40 Jahre Tschernobyl – Atomkraft bleibt risikoreicher und teurer Irrweg

24. April 2026
©Mick De Paola/Unsplash

Am 26. April jährt sich der 40. Jahrestag der Atom-Katastrophe von Tschernobyl. Bis heute spüren Menschen und Natur die Folgen. Und obwohl es in Deutschland bis heute kein Endlager für den strahlenden Atommüll gibt, es Stimmen, die einen Widereinstieg in die teure und riskante Atomkraft fordern. Dazu erklärt Julia Verlinden:

„Nach der Reaktorkatastrophe von Tschernobyl zog eine radioaktive Wolke über 14 Länder und verseuchte 40 Prozent von Europa. Spielplätze wurden geschlossen, Bauern waren verzweifelt und Verbraucher verunsichert. Und die Katastrophe mobilisierte die Bevölkerung gegen Atomkraft und für die Energiewende. Vier Jahrzehnte nach Tschernobyl ist die Gefahr nicht gebannt, sondern nur gealtert.
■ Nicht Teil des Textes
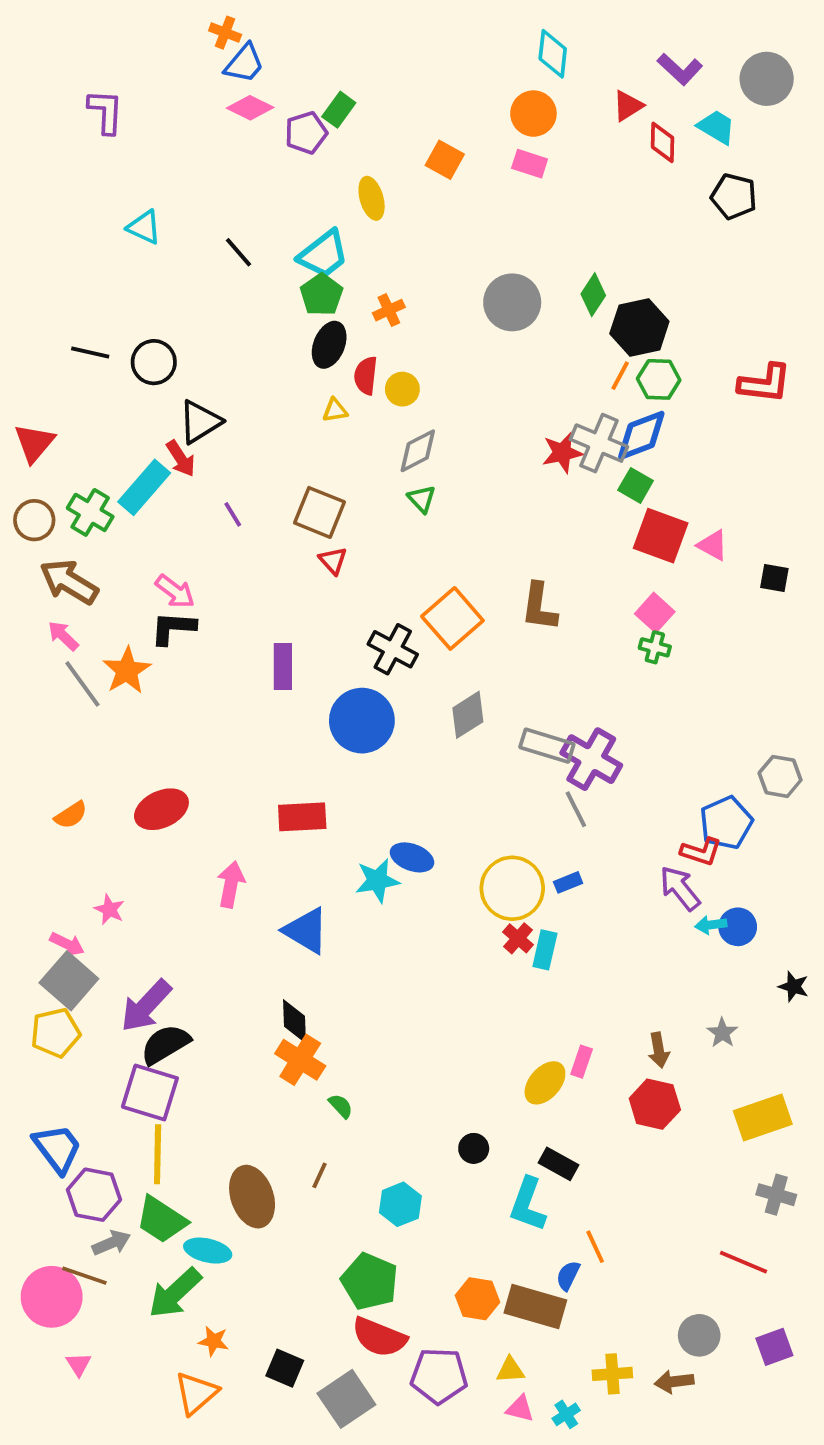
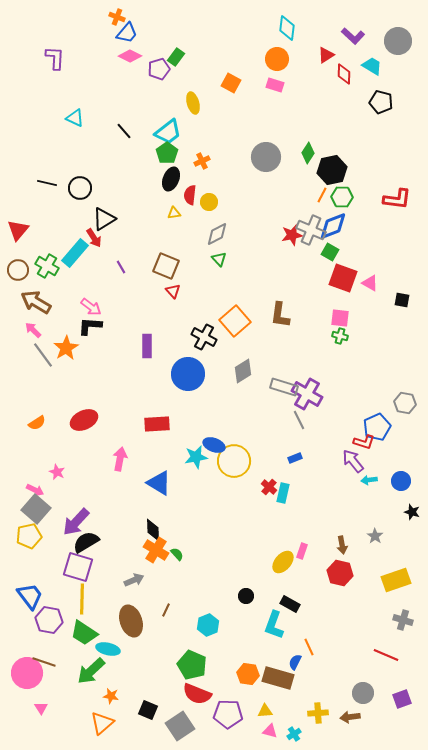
pink square: (655, 613) -> (340, 318), turned -36
yellow circle: (512, 888) -> (234, 461), moved
blue circle: (738, 927) -> (401, 481), moved
green semicircle: (341, 1106) -> (177, 554), moved
gray arrow: (111, 1243) -> (134, 580), moved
Aktuell reden Stimmen aus der Union und rechte Kräfte eine „Atom-Renaissance“ herbei. Sie ignorieren damit das nukleare Risiko, die wirtschaftliche Realität und jegliche sicherheitspolitische Vernunft. Atomkraft ist ein milliardenschweres Subventionsgrab, das uns Geld für den dringenden Ausbau von Netzen und Speichern raubt, geopolitisch an Russland bindet und Putins Kriegskasse füllt. Auch gegen hybride Angriffe und Kriegshandlungen ist kein AKW gewappnet. Echte Energieunabhängigkeit und bezahlbarer Strom entstehen nicht in Atomkraftwerken, sondern durch Wind- und Sonnenenergie. Insbesondere wenn unterschiedliche erneuerbare Energien gemeinsam genutzt werden, sinken die tatsächlichen Kosten beträchtlich, wie auch eine aktuelle Studie der Universität Aalborg in Dänemark belegt.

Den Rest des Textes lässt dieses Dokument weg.